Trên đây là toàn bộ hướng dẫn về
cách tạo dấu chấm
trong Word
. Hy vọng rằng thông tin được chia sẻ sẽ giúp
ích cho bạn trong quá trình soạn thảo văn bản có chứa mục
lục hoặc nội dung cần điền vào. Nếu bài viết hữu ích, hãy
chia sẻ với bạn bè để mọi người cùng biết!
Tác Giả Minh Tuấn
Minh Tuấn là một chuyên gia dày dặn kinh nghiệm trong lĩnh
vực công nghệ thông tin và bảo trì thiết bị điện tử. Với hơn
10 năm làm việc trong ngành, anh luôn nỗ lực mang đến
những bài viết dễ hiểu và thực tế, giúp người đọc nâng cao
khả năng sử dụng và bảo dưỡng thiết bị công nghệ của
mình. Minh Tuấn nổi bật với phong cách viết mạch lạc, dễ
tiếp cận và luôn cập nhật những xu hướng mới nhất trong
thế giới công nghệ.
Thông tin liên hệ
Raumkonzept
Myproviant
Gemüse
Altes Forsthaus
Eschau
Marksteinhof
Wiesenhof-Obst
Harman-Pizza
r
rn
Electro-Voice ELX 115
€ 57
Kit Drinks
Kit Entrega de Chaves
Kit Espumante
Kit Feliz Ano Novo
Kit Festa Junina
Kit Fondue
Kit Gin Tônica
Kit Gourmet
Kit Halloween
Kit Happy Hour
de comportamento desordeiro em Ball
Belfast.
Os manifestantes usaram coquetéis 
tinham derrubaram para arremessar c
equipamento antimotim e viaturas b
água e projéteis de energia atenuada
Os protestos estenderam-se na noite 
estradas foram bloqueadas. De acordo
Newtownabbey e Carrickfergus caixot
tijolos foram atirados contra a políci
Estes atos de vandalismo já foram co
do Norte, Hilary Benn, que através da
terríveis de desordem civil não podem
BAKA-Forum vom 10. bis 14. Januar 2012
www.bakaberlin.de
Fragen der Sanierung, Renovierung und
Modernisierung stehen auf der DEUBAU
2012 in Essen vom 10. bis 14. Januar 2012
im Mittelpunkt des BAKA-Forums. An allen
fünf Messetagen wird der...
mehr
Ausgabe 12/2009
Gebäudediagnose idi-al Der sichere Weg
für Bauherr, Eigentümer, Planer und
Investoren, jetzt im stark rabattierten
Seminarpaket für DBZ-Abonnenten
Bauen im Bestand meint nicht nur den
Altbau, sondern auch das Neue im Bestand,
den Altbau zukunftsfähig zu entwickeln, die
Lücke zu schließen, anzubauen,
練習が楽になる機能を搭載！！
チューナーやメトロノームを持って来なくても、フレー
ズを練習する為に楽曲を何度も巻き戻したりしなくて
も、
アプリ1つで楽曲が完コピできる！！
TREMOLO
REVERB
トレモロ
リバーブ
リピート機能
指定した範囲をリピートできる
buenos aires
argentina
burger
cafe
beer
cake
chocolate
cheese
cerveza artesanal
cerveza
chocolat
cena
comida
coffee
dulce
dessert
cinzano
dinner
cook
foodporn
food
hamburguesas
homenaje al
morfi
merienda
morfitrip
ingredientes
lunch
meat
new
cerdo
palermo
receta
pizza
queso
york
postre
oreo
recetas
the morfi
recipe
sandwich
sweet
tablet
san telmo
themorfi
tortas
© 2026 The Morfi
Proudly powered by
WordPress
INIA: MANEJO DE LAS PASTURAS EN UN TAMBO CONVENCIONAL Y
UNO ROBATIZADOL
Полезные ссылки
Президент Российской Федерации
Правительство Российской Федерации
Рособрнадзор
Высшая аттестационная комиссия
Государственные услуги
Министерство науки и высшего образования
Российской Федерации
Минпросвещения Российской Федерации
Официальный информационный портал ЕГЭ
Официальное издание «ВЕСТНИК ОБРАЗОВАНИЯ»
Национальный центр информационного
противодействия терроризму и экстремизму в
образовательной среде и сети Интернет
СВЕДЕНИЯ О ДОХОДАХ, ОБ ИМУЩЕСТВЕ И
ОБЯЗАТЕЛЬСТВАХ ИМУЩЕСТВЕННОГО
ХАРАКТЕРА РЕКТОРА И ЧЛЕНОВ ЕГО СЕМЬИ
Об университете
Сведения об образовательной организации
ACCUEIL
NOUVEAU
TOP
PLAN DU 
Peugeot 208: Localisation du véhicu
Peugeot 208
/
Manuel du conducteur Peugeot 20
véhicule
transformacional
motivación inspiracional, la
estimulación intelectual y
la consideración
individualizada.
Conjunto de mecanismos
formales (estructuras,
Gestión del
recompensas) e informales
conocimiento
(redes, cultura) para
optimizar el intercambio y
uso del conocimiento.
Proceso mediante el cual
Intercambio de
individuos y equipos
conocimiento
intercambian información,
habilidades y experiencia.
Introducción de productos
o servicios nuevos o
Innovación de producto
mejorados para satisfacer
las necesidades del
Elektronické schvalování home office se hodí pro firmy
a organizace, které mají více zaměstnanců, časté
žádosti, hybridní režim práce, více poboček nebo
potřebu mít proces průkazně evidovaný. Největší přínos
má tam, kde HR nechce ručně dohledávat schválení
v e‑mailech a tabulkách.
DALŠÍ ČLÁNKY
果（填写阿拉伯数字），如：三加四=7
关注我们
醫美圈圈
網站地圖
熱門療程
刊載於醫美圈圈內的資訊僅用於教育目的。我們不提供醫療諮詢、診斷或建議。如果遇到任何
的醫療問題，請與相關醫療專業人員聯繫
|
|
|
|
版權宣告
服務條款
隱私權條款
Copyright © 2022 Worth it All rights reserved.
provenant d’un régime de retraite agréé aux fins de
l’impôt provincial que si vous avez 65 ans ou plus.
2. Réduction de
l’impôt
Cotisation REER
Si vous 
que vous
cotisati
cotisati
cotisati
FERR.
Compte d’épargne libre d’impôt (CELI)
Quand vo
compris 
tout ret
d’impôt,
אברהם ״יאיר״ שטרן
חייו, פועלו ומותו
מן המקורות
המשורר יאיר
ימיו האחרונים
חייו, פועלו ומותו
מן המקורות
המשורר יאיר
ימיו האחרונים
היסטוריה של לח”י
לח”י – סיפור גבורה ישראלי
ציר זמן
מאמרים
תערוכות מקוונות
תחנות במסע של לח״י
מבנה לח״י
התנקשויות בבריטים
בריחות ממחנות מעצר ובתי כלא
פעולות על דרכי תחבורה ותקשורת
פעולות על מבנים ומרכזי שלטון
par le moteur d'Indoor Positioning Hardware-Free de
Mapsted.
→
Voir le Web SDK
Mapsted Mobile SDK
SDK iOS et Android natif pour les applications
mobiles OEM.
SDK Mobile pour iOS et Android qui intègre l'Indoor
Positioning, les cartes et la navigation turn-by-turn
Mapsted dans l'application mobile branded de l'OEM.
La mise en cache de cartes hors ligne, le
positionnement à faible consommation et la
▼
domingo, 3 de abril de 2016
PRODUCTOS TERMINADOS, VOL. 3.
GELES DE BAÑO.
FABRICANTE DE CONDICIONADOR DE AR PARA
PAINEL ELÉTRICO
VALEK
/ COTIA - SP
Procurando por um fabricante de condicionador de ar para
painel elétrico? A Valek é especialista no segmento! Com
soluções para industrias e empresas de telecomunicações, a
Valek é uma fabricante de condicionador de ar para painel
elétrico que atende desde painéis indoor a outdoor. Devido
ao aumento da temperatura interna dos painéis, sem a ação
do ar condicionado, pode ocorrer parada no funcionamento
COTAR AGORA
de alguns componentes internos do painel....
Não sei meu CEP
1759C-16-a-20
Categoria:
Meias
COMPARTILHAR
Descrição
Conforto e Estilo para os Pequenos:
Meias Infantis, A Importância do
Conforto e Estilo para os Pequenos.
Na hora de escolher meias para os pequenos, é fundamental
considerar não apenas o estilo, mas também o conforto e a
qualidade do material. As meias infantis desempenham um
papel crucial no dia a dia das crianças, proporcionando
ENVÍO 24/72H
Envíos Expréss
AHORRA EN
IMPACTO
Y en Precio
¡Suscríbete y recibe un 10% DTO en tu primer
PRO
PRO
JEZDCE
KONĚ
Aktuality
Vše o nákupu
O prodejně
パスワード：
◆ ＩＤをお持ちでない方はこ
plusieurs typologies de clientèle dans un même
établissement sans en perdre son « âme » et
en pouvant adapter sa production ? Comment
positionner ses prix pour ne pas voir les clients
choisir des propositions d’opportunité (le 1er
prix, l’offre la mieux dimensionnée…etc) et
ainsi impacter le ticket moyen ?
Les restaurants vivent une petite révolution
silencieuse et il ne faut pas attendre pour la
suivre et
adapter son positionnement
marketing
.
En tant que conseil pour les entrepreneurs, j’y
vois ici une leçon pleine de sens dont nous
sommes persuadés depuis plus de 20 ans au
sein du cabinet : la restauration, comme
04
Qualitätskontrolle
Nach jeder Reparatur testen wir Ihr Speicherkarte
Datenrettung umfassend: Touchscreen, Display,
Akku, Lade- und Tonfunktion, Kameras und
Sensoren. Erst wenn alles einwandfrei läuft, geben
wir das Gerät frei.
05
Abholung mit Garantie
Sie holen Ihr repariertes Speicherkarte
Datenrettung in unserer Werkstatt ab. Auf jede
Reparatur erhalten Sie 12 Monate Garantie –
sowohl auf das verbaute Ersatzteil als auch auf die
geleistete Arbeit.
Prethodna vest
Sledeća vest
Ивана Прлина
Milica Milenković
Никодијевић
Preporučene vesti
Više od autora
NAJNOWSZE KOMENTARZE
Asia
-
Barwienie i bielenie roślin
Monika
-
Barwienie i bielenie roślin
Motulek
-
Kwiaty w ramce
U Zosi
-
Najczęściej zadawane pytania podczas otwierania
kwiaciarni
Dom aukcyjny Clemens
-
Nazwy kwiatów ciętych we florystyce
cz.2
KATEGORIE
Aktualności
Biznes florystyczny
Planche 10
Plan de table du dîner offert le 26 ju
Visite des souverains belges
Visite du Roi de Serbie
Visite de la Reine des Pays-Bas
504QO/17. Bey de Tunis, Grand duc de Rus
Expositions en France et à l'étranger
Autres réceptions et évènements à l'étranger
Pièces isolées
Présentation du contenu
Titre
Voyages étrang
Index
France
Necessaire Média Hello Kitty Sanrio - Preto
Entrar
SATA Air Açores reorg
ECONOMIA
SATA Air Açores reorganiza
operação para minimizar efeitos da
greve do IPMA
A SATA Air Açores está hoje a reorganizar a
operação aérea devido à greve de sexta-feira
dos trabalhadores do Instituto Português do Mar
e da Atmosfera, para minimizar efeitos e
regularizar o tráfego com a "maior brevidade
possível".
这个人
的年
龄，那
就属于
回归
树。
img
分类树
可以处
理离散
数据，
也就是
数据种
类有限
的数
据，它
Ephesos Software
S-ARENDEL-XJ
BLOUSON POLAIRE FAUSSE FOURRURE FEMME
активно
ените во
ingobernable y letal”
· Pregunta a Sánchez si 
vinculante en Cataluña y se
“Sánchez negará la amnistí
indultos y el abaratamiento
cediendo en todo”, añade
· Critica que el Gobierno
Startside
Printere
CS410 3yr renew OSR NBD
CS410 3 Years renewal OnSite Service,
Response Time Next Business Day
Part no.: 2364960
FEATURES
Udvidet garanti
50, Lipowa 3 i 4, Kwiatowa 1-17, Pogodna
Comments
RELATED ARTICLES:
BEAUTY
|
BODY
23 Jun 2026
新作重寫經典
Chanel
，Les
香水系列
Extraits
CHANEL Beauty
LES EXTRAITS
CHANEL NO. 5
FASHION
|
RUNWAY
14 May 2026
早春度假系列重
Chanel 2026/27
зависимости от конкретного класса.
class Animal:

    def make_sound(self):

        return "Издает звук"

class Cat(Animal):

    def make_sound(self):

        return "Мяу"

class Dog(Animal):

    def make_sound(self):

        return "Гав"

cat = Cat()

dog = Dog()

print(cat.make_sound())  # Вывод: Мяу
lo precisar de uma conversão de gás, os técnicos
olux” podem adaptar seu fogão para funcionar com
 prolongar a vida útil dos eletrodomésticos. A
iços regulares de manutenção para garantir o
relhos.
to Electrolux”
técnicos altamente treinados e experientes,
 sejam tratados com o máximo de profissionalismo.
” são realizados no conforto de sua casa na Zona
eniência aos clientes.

▶ _Exercise_: Find each line in the listing above that contains "prix", and copy that line.

▶ _Solved problem_:
positionner ses prix pour ne pas voir les clients
prix, l’offre la mieux dimensionnée…etc) et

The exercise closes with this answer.